When client level encryption is enabled:

• Data at rest: Chat messages are encrypted with data keys managed by either CMK (ACCE) or CMK Hybrid (CSEE)
• Data in transit: Chat messages are encrypted with data keys managed by CMK or CMK Hybrid and also encrypted using TLS in transit between the user and the Zoom Cloud.

When client level encryption is not enabled:

• Data at rest: Chat messages are encrypted by keys managed by Zoom or CMK.
• Data in transit: Chat messages are encrypted using TLS in transit between the user and the Zoom Cloud.

Notes:

• Inter-account encryption functionality. CSE only works for messages sent within the same Zoom account (intra-account). ACCE will work across accounts in Team Chat channels with external contacts and serves as the back-up protocol for an account withCSE enabled when users are communicating inter-account.
• Disabling client level encryption. Admins can disable client level encryption for their existing and new chats and channels, allowing users to instantly benefit from additional team chat functionality. When client level encryption is disabled, new messages sent in existing chats and channels are no longer encrypted on the client (but by TLS in transit). For existing users who had previously disabled client level encryption, the existing chats and channels that were encrypted on the client are unaffected.

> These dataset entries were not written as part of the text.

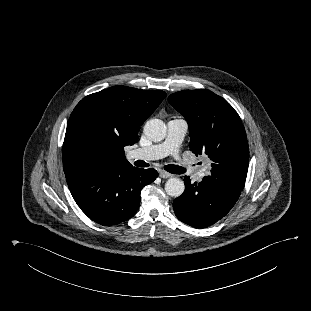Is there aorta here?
<instances>
[{"instance_id": "obj_1", "label": "aorta", "mask_w": 311, "mask_h": 311, "mask_svg": "<svg viewBox=\"0 0 311 311\" xmlns=\"http://www.w3.org/2000/svg\"><path fill=\"white\" fill-rule=\"evenodd\" d=\"M167 133L165 123L160 119H151L144 126V134L153 142L162 141ZM185 189L184 182L176 177L169 178L165 183V191L171 197H179Z\"/></svg>"}]
</instances>
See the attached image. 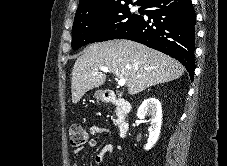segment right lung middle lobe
Wrapping results in <instances>:
<instances>
[{
  "label": "right lung middle lobe",
  "instance_id": "dd1d6c3e",
  "mask_svg": "<svg viewBox=\"0 0 227 166\" xmlns=\"http://www.w3.org/2000/svg\"><path fill=\"white\" fill-rule=\"evenodd\" d=\"M129 4L76 13L72 27V48L79 49L89 43L116 39L121 33L137 23L144 12L130 13ZM135 5V4H134Z\"/></svg>",
  "mask_w": 227,
  "mask_h": 166
}]
</instances>
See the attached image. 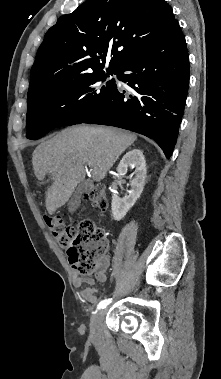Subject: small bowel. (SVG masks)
Masks as SVG:
<instances>
[{
	"mask_svg": "<svg viewBox=\"0 0 221 379\" xmlns=\"http://www.w3.org/2000/svg\"><path fill=\"white\" fill-rule=\"evenodd\" d=\"M110 265L109 256H105L98 263V267L95 274V279L85 278L78 274H74L73 283L77 288H82L80 294L83 299H85L90 304H95L98 301V296L96 294V281L106 282L107 276L106 271Z\"/></svg>",
	"mask_w": 221,
	"mask_h": 379,
	"instance_id": "small-bowel-1",
	"label": "small bowel"
}]
</instances>
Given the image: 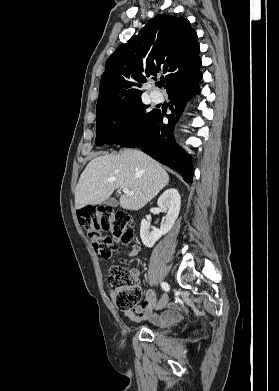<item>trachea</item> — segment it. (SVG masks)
Listing matches in <instances>:
<instances>
[{
    "instance_id": "obj_1",
    "label": "trachea",
    "mask_w": 279,
    "mask_h": 391,
    "mask_svg": "<svg viewBox=\"0 0 279 391\" xmlns=\"http://www.w3.org/2000/svg\"><path fill=\"white\" fill-rule=\"evenodd\" d=\"M165 85V82L158 83V87H163Z\"/></svg>"
}]
</instances>
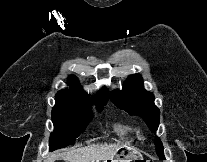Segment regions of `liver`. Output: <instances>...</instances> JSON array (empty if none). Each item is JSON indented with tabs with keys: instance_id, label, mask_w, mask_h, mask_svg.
<instances>
[{
	"instance_id": "6515ba94",
	"label": "liver",
	"mask_w": 207,
	"mask_h": 162,
	"mask_svg": "<svg viewBox=\"0 0 207 162\" xmlns=\"http://www.w3.org/2000/svg\"><path fill=\"white\" fill-rule=\"evenodd\" d=\"M120 144H96L86 147L65 151L62 153H53L45 162H54L62 160L68 162H99L100 160L112 159L119 148Z\"/></svg>"
}]
</instances>
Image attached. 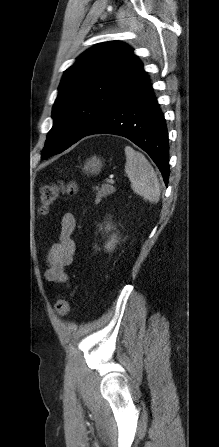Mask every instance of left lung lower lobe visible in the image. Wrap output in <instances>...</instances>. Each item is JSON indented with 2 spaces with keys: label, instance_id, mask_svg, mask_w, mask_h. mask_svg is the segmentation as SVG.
Returning <instances> with one entry per match:
<instances>
[{
  "label": "left lung lower lobe",
  "instance_id": "obj_1",
  "mask_svg": "<svg viewBox=\"0 0 219 447\" xmlns=\"http://www.w3.org/2000/svg\"><path fill=\"white\" fill-rule=\"evenodd\" d=\"M114 134L128 138L143 149L168 184V133L164 116L146 72L141 70L133 84L86 134Z\"/></svg>",
  "mask_w": 219,
  "mask_h": 447
}]
</instances>
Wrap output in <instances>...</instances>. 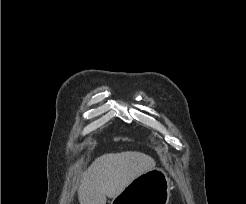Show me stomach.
<instances>
[{"label": "stomach", "instance_id": "stomach-1", "mask_svg": "<svg viewBox=\"0 0 246 204\" xmlns=\"http://www.w3.org/2000/svg\"><path fill=\"white\" fill-rule=\"evenodd\" d=\"M170 191L168 175L153 168L133 179L111 204H168Z\"/></svg>", "mask_w": 246, "mask_h": 204}]
</instances>
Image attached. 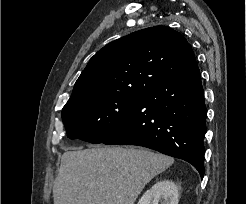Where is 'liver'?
I'll return each instance as SVG.
<instances>
[{
    "label": "liver",
    "instance_id": "obj_1",
    "mask_svg": "<svg viewBox=\"0 0 246 204\" xmlns=\"http://www.w3.org/2000/svg\"><path fill=\"white\" fill-rule=\"evenodd\" d=\"M173 162L142 148L65 151L53 185L54 204H134L145 185Z\"/></svg>",
    "mask_w": 246,
    "mask_h": 204
}]
</instances>
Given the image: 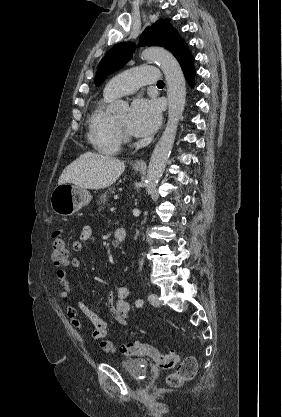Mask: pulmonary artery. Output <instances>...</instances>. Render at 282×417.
I'll return each instance as SVG.
<instances>
[{"label": "pulmonary artery", "instance_id": "1", "mask_svg": "<svg viewBox=\"0 0 282 417\" xmlns=\"http://www.w3.org/2000/svg\"><path fill=\"white\" fill-rule=\"evenodd\" d=\"M158 65H141L139 69L127 70L112 78L104 89V96L115 98L134 93L141 85L160 82Z\"/></svg>", "mask_w": 282, "mask_h": 417}]
</instances>
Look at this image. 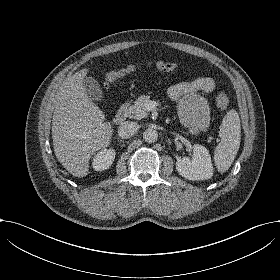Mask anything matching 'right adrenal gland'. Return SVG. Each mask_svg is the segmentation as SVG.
<instances>
[{"label": "right adrenal gland", "mask_w": 280, "mask_h": 280, "mask_svg": "<svg viewBox=\"0 0 280 280\" xmlns=\"http://www.w3.org/2000/svg\"><path fill=\"white\" fill-rule=\"evenodd\" d=\"M117 141L120 142V143H124V141L120 140L119 138H117Z\"/></svg>", "instance_id": "1"}]
</instances>
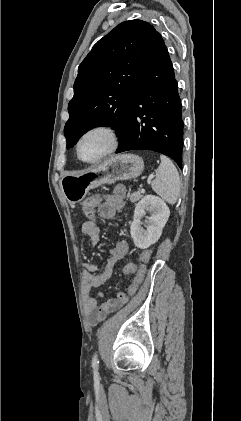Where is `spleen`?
<instances>
[{
	"mask_svg": "<svg viewBox=\"0 0 241 421\" xmlns=\"http://www.w3.org/2000/svg\"><path fill=\"white\" fill-rule=\"evenodd\" d=\"M160 159L161 164L156 170V178L151 182V187L163 200L173 205L180 192L179 174L169 158L161 155Z\"/></svg>",
	"mask_w": 241,
	"mask_h": 421,
	"instance_id": "obj_1",
	"label": "spleen"
}]
</instances>
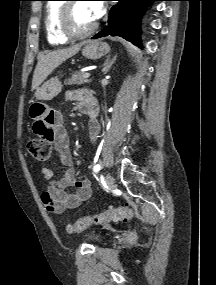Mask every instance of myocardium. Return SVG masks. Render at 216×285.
<instances>
[{
	"label": "myocardium",
	"instance_id": "1",
	"mask_svg": "<svg viewBox=\"0 0 216 285\" xmlns=\"http://www.w3.org/2000/svg\"><path fill=\"white\" fill-rule=\"evenodd\" d=\"M76 2H65L62 5L58 27L60 33L70 40L83 39L95 32L98 27V22H95L89 29L85 31H77L73 26V7Z\"/></svg>",
	"mask_w": 216,
	"mask_h": 285
}]
</instances>
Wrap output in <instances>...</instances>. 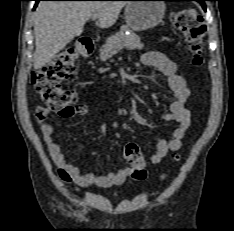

How to enable or disable client level encryption

To enable ACCE and CSE client level encryption for all users in your account:

1. Sign in to the Zoom web portal as an admin with the privilege to edit account settings.
2. In the navigation menu, click Advanced then Security.
3. Under Security, click the Allow users to use encryption on the Team Chat client toggle to enable or disable it.
   Client level encryption will be applied to all chat messages in channels created by users who have this setting enabled. Messages sent before this is enabled, or sent after this is disabled, are unaffected.

Using client level encryption once enabled

After enabling client level encryption, chats in the Zoom desktop app and mobile app tab will display a padlock icon to indicate that client level encryption is enabled.

Users will not see the encrypted chat until they open Zoom. Notifications, including those on the lock screen, will state that they have received an encrypted chat message.

Troubleshooting failures to decrypt messages

When using ACCE and CSE client level encryption, there may be situations where a sent message cannot be decrypted and viewed. This is often due to the Zoom client being unable to connect or authenticate with the CMK Hybrid server or if the customer's key is unavailable. A user has to make sure that they successfully log in to both Zoom and their organization's CMK Hybrid key connector server.

What to expect when disabling ACCE and CSE

User

Messages sent prior to disabling ACCE and CSE client level encryption will remain unchanged and continue to be encrypted. Messages in both existing and newly created chats and channels will be encrypted using standard encryption, as described in the section above.

This change will be mostly transparent to users, allowing them to view previous messages as they did before. However, once client level encryption is disabled, certain feature limitations, as outlined in the limitations section above, will be removed.

Note: If users disable their on-premises hybrid CMK infrastructure, messages encrypted with those keys will no longer be accessible.

Admin

Admins can disable ACCE and CSE client level encryption on their account, allowing users to instantly benefit from additional team chat functionality. After it is disabled, new messages sent in new and existing chats and channels are no longer encrypted using these advanced protocols and will default to using standard Zoom Team chat encryption protocols.

Why consider disabling client level encryption?

Client level encryption adds an extra layer of protection but may also limit certain features, including message archiving, data loss prevention (DLP), message editing, AI Companion capabilities, translation features, and more.